I’m interested in empowerment.  This means, that what makes my heart beat most is for my clients to not need me, but rather, choose me. To want to work together.  Most of the clients who come to me, find me in a feeling of need.  They need help after a breakup, to transition out of a job, to uncover their purpose, to hear their inner voice.  Eventually they realize they don’t need me.  In some sense, they never did.  If I’ve done the artistry of my work well, they uncover a deep well of wisdom inside of them that they previously forgot was there and I’ve skillfully taught them how to access it anytime, anywhere.  Some clients end their work here.  This can create important transformations like: clearing out old energy from past relationships, finding a path forward, or changing jobs.

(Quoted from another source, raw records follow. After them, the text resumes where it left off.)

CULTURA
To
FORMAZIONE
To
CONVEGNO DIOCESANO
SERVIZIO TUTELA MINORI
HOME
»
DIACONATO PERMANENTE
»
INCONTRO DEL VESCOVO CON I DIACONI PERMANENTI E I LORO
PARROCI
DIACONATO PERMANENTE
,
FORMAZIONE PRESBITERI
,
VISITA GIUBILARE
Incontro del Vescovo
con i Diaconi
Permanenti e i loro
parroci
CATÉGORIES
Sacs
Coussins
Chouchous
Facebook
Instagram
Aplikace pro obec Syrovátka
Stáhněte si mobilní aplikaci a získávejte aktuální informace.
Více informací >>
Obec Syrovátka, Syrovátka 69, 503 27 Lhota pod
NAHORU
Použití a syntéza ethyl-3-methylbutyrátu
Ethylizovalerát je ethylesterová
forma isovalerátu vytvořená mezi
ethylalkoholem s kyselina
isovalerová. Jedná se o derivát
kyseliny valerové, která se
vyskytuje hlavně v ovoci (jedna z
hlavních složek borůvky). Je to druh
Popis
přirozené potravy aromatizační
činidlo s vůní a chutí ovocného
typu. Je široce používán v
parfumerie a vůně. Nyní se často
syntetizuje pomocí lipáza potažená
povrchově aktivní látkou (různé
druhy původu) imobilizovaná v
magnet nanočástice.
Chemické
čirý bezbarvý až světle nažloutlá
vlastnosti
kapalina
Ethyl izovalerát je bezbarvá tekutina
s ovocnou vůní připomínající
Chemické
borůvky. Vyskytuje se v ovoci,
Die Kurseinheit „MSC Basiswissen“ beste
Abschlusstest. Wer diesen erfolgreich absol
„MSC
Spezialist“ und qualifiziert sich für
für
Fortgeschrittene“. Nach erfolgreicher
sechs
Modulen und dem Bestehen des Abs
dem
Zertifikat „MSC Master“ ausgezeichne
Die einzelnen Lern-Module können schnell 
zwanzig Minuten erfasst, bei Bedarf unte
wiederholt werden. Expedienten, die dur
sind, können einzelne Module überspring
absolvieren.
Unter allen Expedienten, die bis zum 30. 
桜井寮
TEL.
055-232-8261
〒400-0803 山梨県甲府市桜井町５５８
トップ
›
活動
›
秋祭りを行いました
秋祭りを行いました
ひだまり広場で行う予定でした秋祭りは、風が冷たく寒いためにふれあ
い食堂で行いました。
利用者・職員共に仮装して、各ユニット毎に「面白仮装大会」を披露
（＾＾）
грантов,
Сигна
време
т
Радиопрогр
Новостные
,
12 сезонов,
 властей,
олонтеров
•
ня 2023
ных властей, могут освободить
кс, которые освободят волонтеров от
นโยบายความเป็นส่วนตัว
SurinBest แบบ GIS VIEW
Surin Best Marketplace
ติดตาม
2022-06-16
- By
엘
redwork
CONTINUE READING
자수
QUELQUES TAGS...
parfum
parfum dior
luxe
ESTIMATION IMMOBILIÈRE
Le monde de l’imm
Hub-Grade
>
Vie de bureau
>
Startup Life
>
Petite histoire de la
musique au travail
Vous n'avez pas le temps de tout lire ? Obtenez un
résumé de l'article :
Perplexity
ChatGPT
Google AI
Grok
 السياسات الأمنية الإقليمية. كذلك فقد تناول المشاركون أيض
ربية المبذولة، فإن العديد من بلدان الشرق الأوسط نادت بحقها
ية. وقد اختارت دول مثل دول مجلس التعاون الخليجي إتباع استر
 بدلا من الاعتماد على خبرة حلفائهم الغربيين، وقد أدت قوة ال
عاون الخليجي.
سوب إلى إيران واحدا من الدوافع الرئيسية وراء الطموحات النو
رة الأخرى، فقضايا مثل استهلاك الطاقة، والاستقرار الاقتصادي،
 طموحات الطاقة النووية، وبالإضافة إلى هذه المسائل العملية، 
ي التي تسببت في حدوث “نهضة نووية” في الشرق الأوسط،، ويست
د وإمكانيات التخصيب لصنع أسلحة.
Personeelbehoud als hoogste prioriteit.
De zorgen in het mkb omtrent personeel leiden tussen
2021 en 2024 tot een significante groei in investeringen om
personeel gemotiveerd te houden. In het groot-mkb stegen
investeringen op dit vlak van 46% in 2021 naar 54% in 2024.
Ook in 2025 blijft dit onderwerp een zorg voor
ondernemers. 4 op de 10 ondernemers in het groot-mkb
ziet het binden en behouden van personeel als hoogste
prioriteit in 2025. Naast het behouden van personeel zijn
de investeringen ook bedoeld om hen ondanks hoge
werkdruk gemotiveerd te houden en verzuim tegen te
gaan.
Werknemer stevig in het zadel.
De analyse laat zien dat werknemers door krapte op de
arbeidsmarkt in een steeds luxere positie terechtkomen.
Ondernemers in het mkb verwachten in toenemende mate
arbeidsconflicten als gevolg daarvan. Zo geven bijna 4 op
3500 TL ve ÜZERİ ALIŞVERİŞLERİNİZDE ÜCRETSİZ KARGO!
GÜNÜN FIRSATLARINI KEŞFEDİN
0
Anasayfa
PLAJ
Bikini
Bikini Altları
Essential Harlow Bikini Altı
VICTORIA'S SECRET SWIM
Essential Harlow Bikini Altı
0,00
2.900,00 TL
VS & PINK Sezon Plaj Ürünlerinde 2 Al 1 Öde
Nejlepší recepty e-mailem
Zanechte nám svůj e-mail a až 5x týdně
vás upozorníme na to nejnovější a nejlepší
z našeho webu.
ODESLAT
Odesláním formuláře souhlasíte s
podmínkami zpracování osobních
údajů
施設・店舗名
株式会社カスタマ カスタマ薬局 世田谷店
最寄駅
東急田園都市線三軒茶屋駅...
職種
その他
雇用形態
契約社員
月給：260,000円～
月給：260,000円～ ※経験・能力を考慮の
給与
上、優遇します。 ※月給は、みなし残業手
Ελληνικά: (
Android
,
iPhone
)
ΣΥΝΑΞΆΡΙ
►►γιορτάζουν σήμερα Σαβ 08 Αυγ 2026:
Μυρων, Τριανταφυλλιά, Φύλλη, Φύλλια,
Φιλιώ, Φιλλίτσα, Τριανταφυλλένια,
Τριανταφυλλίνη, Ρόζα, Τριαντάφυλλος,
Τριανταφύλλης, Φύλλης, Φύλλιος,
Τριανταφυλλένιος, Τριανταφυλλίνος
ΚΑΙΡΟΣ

However, clients that decide they want to work with me whether it’s from the beginning, or after an initial state of need, those are the clients that create massive change.  They move from imaging to living their dreams like meeting their soulmate and getting married after a previously devastating break up, healing their marriage and having their first child, starting or closing down their business to align with their priorities on their own terms, becoming an unexpected leader in their field, a deep channel for the Universe to heal themselves and others, and heal deep old patterns that were once hard to let go of.  These are not hypotheticals by the way, but rather real outcomes from my clients who dedicated themselves to a growth process from a starting point of “wanting.”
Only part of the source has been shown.